Hobby Lobby representatives maintained the petitions misleadingly created the impression the company objected to the mandated provision of all forms of birth control rather than just a particular subset:
Kyle Duncan, general counsel for the Becket Fund, who is defending Hobby Lobby in the HHS lawsuit, [said] that although he does not know exactly what transpired at the company's headquarters, he has read the petition.
"The petition is misleading. It makes it seem as if Hobby Lobby is seeking to exclude birth control from its health plan all together. That's just not true. The Green family and Hobby Lobby do not have any religious objection to birth control per se. Their plans have covered preventive contraceptives and will continue to do so," Duncan said.
"What Hobby Lobby objects to and the reason they sued is because the HHS mandate forces Hobby Lobby to include a specific kind of drug," he explained.
The drugs are called Plan B and Levonelle, otherwise known as "the morning-after pill" and "the week-after pill."
"For many people, [the pills] are not even considered birth control because the way they operate is to prevent the implantation of an egg in the womb. For millions of Americans that take the traditional Christian view that life begins at conception, that amounts to an early abortion," Duncan said. "The petition totally misses that and instead says that 'Hobby Lobby is denying women birth control and therefore denying health care.' So, the premise of the petition is wrong."
In November 2012, a federal judge denied Hobby Lobby's challenge to the contraceptive portion of the government's health mandate:
A federal judge has denied a legal challenge to President Barack Obama's signature health reforms, ruling that the owners of a $3 billion arts and crafts chain must provide emergency contraceptives in their group health care plan.

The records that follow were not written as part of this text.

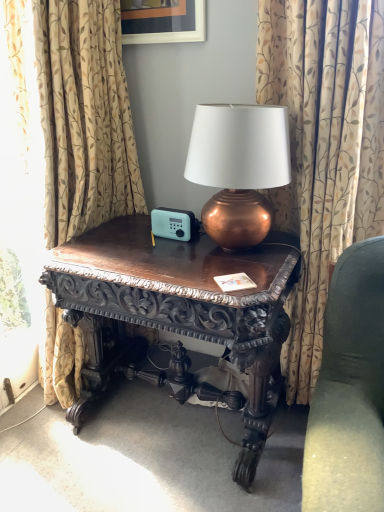 I want to click on vacant space situated on the left part of copper metallic lamp at center, so click(x=152, y=253). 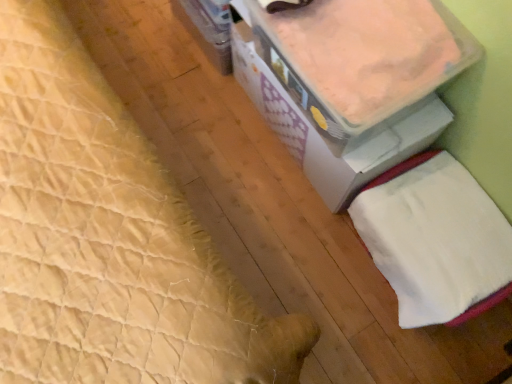 This screenshot has height=384, width=512. What do you see at coordinates (435, 240) in the screenshot? I see `white soft towel at lower right` at bounding box center [435, 240].

Find the location of a particular element. white soft towel at lower right is located at coordinates (435, 240).

Describe the element at coordinates (353, 83) in the screenshot. I see `white cardboard storage box at upper right` at that location.

Where is `white cardboard storage box at upper right`? The height and width of the screenshot is (384, 512). white cardboard storage box at upper right is located at coordinates (353, 83).

Locate an element on the screen. The height and width of the screenshot is (384, 512). white soft towel at lower right is located at coordinates (435, 240).

Considering the relative positions of white cardboard storage box at upper right and white soft towel at lower right in the image provided, is white cardboard storage box at upper right to the left or to the right of white soft towel at lower right?

From the image, it's evident that white cardboard storage box at upper right is to the left of white soft towel at lower right.

Which is behind, white cardboard storage box at upper right or white soft towel at lower right?

Positioned behind is white soft towel at lower right.

Is point (250, 17) positioned after point (419, 230)?

Yes, point (250, 17) is farther from viewer.

From the image's perspective, is white cardboard storage box at upper right positioned above or below white soft towel at lower right?

Based on their image positions, white cardboard storage box at upper right is located above white soft towel at lower right.

From a real-world perspective, which is physically below, white cardboard storage box at upper right or white soft towel at lower right?

From a 3D spatial view, white soft towel at lower right is below.

Considering the relative sizes of white cardboard storage box at upper right and white soft towel at lower right in the image provided, is white cardboard storage box at upper right thinner than white soft towel at lower right?

No, white cardboard storage box at upper right is not thinner than white soft towel at lower right.

Does white cardboard storage box at upper right have a greater height compared to white soft towel at lower right?

In fact, white cardboard storage box at upper right may be shorter than white soft towel at lower right.

Does white cardboard storage box at upper right have a smaller size compared to white soft towel at lower right?

Indeed, white cardboard storage box at upper right has a smaller size compared to white soft towel at lower right.

Is white soft towel at lower right inside white cardboard storage box at upper right?

No, white soft towel at lower right is not a part of white cardboard storage box at upper right.

Is white cardboard storage box at upper right not close to white soft towel at lower right?

white cardboard storage box at upper right is actually quite close to white soft towel at lower right.

Is white cardboard storage box at upper right oriented towards white soft towel at lower right?

No, white cardboard storage box at upper right is not turned towards white soft towel at lower right.

What's the angular difference between white cardboard storage box at upper right and white soft towel at lower right's facing directions?

The angular difference between white cardboard storage box at upper right and white soft towel at lower right is 0.000173 degrees.

Where is `storage box that appears on the left of white soft towel at lower right`? storage box that appears on the left of white soft towel at lower right is located at coordinates (353, 83).

Does white soft towel at lower right appear on the right side of white cardboard storage box at upper right?

Indeed, white soft towel at lower right is positioned on the right side of white cardboard storage box at upper right.

Considering their positions, is white soft towel at lower right located in front of or behind white cardboard storage box at upper right?

In the image, white soft towel at lower right appears behind white cardboard storage box at upper right.

Is point (453, 194) farther from camera compared to point (447, 68)?

Yes, point (453, 194) is behind point (447, 68).

From the image's perspective, which one is positioned higher, white soft towel at lower right or white cardboard storage box at upper right?

white cardboard storage box at upper right appears higher in the image.

From a real-world perspective, who is located higher, white soft towel at lower right or white cardboard storage box at upper right?

white cardboard storage box at upper right.

Which object is thinner, white soft towel at lower right or white cardboard storage box at upper right?

With smaller width is white soft towel at lower right.

Who is taller, white soft towel at lower right or white cardboard storage box at upper right?

Standing taller between the two is white soft towel at lower right.

In terms of size, does white soft towel at lower right appear bigger or smaller than white cardboard storage box at upper right?

In the image, white soft towel at lower right appears to be larger than white cardboard storage box at upper right.

From the picture: Is white soft towel at lower right inside or outside of white cardboard storage box at upper right?

white soft towel at lower right is spatially situated outside white cardboard storage box at upper right.

Is white soft towel at lower right with white cardboard storage box at upper right?

white soft towel at lower right and white cardboard storage box at upper right are clearly separated.

Does white soft towel at lower right turn towards white cardboard storage box at upper right?

No, white soft towel at lower right does not turn towards white cardboard storage box at upper right.

Measure the distance between white soft towel at lower right and white cardboard storage box at upper right.

white soft towel at lower right is 23.16 centimeters from white cardboard storage box at upper right.

Identify the location of sheet that is under the white cardboard storage box at upper right (from a real-world perspective). (435, 240).

Locate an element on the screen. This screenshot has width=512, height=384. storage box that is above the white soft towel at lower right (from the image's perspective) is located at coordinates [x=353, y=83].

Locate an element on the screen. The height and width of the screenshot is (384, 512). sheet below the white cardboard storage box at upper right (from the image's perspective) is located at coordinates (435, 240). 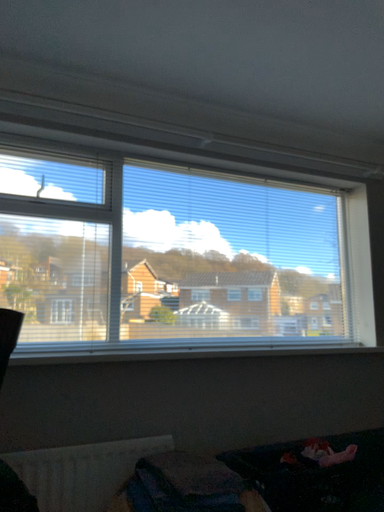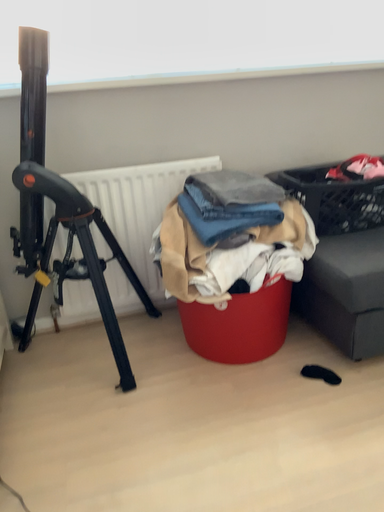 Question: Which way did the camera rotate in the video?

Choices:
 (A) rotated downward
 (B) rotated upward

Answer: (A) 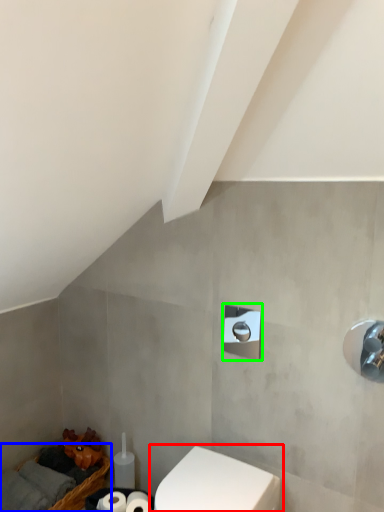 Question: Based on their relative distances, which object is farther from toilet (highlighted by a red box)? Choose from basket (highlighted by a blue box) and shower (highlighted by a green box).

Choices:
 (A) basket
 (B) shower

Answer: (A)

The owners of Hobby Lobby asked to be exempted from providing the "morning after" and "week after" pills on religious grounds, arguing this would violate their Christian belief that abortion is wrong.

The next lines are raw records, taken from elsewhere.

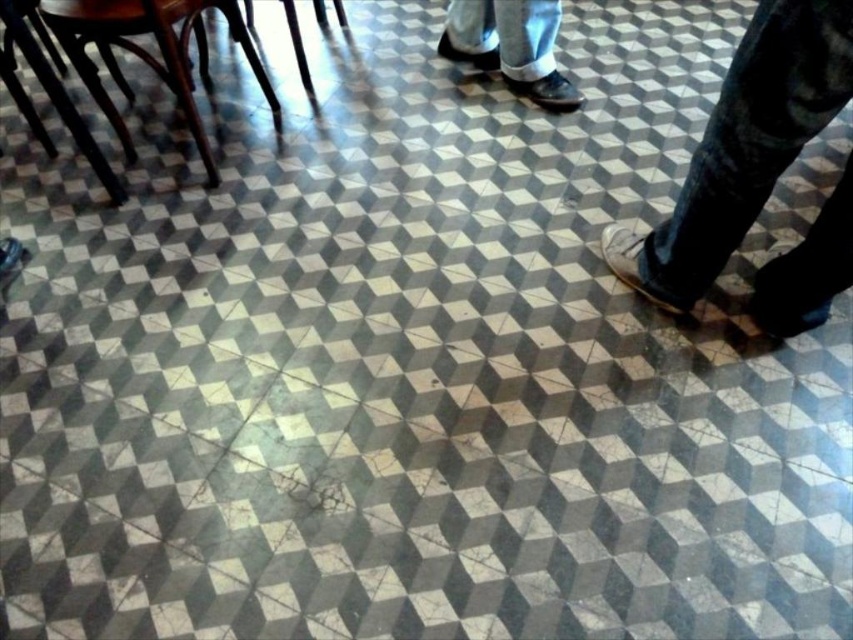 Who is lower down, brown leather shoe at lower right or matte black shoe at upper center?

brown leather shoe at lower right

Is brown leather shoe at lower right to the right of matte black shoe at upper center from the viewer's perspective?

Indeed, brown leather shoe at lower right is positioned on the right side of matte black shoe at upper center.

The width and height of the screenshot is (853, 640). What do you see at coordinates (743, 147) in the screenshot?
I see `brown leather shoe at lower right` at bounding box center [743, 147].

This screenshot has height=640, width=853. Identify the location of brown leather shoe at lower right. (743, 147). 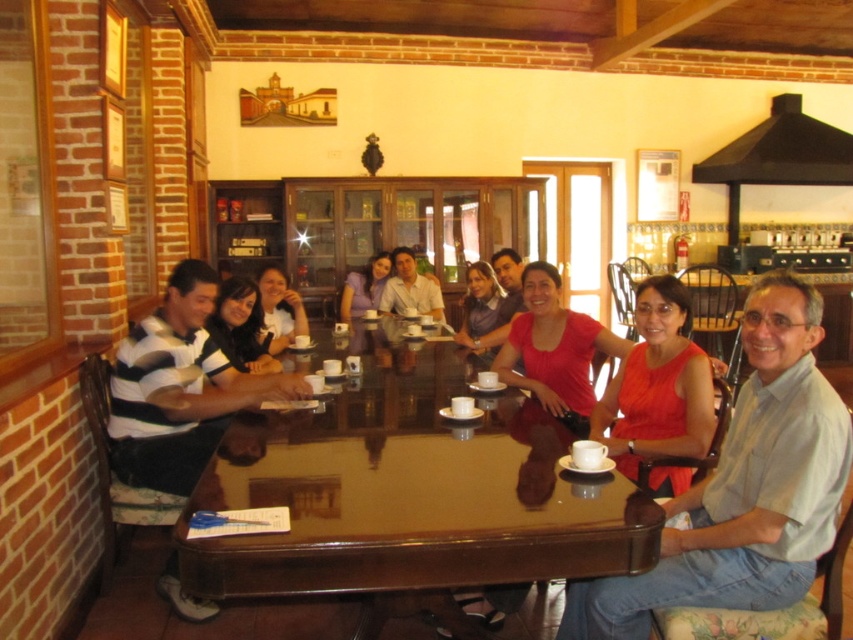 Does matte black shirt at center appear on the right side of matte white shirt at center?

Judge Joe Heaton of the U.S. District for the Western District of Oklahoma denied the request for a preliminary injunction.
Heaton ruled that while individual members of the family that owns and operates Hobby Lobby have religious rights, the companies the family owns are secular, for-profit enterprises that do not possess the same rights.
Hobby Lobby faces a January 1 [2013] deadline to comply with the mandate to provide all FDA-approved contraceptives. Failure to do so would entail a penalty of up to $1.3 million per day.
After losing an appeal of their case to the U.S. Supreme Court in late December 2012, Hobby Lobby announced they would refuse to comply with the federal mandate:
After losing a last-minute appeal to the Supreme Court, craft chain Hobby Lobby will defy a federal healthcare mandate requiring employers to provide its workers with insurance that covers emergency contraceptives.
The Oklahoma City-based chain, which is owned by a conservative Christian family also with holdings in the religious bookseller Mardel Inc., had applied to the Supreme Court to block a part of the federal healthcare law ordering companies to offer insurance that covers contraceptive drugs including the morning-after pill.
After the court refused to block the mandate, a lawyer for Hobby Lobby said the Green family will defy the law and refuse to provide health coverage for contraception they considered to be "abortion-inducing."
Hobby Lobby and Mardel could be fined as much as $1.3 million a day.
"They're not going to comply with the mandate," Kyle Duncan, general counsel of the Beckett Fund for Religious Liberty, which represents the company, said in a statement. "They're not going to offer coverage for abortion-inducing drugs in the insurance plan."